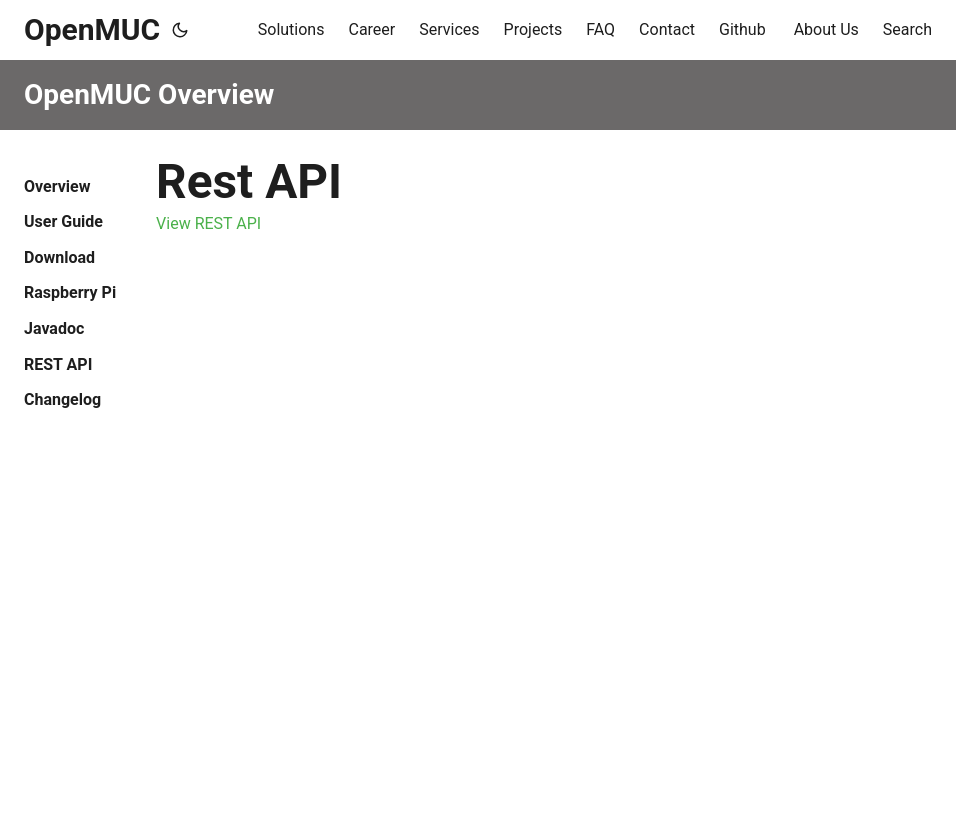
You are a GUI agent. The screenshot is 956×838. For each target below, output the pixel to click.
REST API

* * *

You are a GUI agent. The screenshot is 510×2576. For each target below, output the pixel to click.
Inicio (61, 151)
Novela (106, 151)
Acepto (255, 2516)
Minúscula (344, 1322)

### TASK INSTRUCTIONS
Find "You are a GUI agent. The screenshot is 510×2576." in the entries above and copy that whole line exactly, then each line after it through the line that contains "Minúscula (344, 1322)".

### EXERCISE ANSWER
You are a GUI agent. The screenshot is 510×2576. For each target below, output the pixel to click.
Inicio (61, 151)
Novela (106, 151)
Acepto (255, 2516)
Minúscula (344, 1322)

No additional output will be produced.